Large Language Models as Efficient Reward Function Searchers for Custom-Environment Multi-Objective Reinforcement Learning

Achieving the effective design and improvement of reward functions in reinforcement learning (RL) tasks with complex custom environments and multiple requirements presents considerable challenges. In this paper, we propose ERFSL, an efficient reward function searcher using LLMs, which enables LLMs to be effective white-box searchers and highlights their advanced semantic understanding capabilities. Specifically, we generate reward components for each numerically explicit user requirement and employ a reward critic to identify the correct code form. Then, LLMs assign weights to the reward components to balance their values and iteratively adjust the weights without ambiguity and redundant adjustments by flexibly adopting directional mutation and crossover strategies, similar to genetic algorithms, based on the context provided by the training log analyzer. We applied the framework to an underwater data collection RL task without direct human feedback or reward examples (zero-shot learning). The reward critic successfully corrects the reward code with only one feedback instance for each requirement, effectively preventing unrectifiable errors. The initialization of weights enables the acquisition of different reward functions within the Pareto solution set without the need for weight search.
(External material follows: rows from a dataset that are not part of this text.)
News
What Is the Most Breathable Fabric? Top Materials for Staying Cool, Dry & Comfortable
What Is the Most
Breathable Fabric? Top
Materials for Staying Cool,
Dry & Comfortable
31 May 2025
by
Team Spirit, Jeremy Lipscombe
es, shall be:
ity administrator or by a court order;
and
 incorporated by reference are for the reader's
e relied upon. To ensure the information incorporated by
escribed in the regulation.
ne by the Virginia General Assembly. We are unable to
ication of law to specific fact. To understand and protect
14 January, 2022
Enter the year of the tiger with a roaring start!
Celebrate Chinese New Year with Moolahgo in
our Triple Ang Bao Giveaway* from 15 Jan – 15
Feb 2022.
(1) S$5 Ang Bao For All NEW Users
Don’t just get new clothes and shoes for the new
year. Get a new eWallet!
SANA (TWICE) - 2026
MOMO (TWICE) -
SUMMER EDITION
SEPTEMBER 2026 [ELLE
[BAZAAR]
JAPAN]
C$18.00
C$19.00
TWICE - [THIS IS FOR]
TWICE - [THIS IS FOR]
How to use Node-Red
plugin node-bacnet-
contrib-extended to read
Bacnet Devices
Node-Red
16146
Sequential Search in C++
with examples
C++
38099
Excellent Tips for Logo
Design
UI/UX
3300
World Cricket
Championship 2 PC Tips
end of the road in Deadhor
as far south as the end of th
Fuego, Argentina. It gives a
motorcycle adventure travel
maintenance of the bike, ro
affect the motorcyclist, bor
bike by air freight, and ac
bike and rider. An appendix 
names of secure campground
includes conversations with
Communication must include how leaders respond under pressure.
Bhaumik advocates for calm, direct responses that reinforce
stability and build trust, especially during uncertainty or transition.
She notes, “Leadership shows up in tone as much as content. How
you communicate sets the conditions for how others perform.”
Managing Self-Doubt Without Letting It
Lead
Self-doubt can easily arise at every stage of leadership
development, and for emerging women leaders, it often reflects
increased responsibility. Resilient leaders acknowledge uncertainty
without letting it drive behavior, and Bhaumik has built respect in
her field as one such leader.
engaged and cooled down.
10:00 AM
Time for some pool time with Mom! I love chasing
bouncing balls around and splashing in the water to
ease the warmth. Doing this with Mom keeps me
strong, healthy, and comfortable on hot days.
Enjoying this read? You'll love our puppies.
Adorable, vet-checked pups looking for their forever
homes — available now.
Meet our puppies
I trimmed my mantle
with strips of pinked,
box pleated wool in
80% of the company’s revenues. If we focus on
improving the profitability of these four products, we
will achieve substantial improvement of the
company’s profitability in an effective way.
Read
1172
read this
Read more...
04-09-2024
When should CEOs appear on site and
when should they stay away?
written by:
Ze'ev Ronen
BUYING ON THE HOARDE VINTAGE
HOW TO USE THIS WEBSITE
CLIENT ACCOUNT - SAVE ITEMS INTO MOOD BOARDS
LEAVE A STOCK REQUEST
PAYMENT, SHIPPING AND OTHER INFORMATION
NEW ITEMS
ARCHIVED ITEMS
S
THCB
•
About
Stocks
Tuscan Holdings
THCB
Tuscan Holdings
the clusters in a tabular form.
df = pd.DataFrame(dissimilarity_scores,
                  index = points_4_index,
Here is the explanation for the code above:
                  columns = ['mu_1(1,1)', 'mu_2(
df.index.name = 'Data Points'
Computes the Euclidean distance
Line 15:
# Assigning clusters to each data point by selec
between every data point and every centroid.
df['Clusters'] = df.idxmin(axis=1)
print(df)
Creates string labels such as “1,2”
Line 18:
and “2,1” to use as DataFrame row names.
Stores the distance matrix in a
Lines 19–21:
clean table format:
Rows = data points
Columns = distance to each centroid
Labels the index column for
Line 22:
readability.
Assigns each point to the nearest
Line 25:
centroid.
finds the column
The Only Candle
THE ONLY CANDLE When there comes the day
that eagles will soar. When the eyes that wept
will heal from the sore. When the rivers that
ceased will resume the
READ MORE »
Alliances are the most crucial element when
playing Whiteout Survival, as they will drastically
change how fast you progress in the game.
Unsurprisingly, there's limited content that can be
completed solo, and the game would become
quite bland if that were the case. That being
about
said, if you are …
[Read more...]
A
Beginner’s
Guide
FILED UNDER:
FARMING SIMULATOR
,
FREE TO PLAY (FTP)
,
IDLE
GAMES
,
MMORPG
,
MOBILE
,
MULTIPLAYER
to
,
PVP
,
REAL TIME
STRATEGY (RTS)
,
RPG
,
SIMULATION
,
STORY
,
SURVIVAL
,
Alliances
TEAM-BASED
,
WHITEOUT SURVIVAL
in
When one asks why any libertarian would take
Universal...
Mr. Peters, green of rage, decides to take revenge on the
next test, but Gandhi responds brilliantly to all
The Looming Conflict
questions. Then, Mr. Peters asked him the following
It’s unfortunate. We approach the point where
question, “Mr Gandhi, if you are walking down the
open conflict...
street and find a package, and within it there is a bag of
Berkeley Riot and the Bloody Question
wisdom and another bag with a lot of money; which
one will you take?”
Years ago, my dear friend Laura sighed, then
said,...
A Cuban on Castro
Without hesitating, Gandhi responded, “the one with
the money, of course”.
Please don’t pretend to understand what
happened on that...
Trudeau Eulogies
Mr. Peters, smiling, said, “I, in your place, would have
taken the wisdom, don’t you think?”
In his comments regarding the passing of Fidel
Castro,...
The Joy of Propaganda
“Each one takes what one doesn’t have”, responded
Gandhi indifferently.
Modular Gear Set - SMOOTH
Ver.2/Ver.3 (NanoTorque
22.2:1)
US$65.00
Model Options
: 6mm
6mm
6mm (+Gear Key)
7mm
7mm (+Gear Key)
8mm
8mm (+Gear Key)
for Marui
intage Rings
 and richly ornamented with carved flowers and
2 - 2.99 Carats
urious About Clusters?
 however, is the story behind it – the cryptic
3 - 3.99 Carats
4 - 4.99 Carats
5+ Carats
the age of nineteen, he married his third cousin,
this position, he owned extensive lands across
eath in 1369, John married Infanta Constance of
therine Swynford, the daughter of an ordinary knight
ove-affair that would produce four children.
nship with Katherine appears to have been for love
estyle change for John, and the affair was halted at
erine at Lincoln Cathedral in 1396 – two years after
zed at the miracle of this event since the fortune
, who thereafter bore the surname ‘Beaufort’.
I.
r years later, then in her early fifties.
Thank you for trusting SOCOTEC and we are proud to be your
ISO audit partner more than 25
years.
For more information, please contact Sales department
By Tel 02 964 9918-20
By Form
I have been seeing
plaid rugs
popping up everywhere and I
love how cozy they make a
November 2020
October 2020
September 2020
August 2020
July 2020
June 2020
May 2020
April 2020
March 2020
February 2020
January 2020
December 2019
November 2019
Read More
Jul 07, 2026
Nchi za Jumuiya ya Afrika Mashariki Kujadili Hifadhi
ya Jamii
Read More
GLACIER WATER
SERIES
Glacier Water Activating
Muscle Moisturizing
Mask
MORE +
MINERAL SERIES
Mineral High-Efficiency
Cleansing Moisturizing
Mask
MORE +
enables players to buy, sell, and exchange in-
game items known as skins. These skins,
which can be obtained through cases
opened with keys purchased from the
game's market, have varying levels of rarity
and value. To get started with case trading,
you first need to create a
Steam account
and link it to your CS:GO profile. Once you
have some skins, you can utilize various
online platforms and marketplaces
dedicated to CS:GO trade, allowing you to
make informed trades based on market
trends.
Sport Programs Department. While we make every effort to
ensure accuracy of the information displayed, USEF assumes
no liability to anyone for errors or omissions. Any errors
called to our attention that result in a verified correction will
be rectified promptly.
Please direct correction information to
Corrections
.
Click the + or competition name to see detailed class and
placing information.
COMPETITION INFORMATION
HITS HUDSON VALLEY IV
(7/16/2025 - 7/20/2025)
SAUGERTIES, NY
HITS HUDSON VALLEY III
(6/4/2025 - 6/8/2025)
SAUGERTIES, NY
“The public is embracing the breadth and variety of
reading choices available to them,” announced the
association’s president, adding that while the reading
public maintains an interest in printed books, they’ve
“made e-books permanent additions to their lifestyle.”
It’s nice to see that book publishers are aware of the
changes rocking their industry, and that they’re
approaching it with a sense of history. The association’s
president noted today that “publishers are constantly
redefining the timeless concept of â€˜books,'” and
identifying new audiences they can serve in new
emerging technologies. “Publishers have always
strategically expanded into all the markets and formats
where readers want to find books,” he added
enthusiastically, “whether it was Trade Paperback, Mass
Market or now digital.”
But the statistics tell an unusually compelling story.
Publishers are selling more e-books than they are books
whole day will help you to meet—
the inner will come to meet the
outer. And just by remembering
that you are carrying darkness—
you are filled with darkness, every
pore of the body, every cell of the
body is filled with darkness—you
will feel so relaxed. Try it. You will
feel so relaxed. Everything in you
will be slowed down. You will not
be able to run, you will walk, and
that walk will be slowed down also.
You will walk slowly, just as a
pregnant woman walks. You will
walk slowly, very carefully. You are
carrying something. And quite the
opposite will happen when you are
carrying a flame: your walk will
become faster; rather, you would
Even in cases where a weight is 500 times off, on average, only 5.2 iterations are needed to meet user requirements. The ERFSL also works well with most prompts utilizing GPT-4o mini, as we decompose the weight searching process to reduce the requirement for numerical and long-context understanding capabilities

翻译：在具有复杂定制环境和多重需求的强化学习任务中，实现奖励函数的有效设计与改进面临显著挑战。本文提出ERFSL，一种利用大型语言模型的高效奖励函数搜索器，使大型语言模型成为有效的白盒搜索器，并突显其高级语义理解能力。具体而言，我们为每个数值明确的用户需求生成奖励分量，并采用奖励评判器识别正确的代码形式。随后，大型语言模型为奖励分量分配权重以平衡其数值，并基于训练日志分析器提供的上下文，灵活采用定向突变和交叉策略（类似于遗传算法），在无歧义且无需冗余调整的情况下迭代优化权重。我们将该框架应用于无直接人工反馈或奖励示例（零样本学习）的水下数据收集强化学习任务。奖励评判器仅需每个需求一个反馈实例即可成功修正奖励代码，有效防止不可纠正的错误。权重的初始化使得无需权重搜索即可获得帕累托解集中的不同奖励函数。即使权重偏差高达500倍，平均也仅需5.2次迭代即可满足用户需求。ERFSL在使用GPT-4o mini的大多数提示场景下表现良好，因为我们通过分解权重搜索过程降低了对数值理解和长上下文理解能力的要求。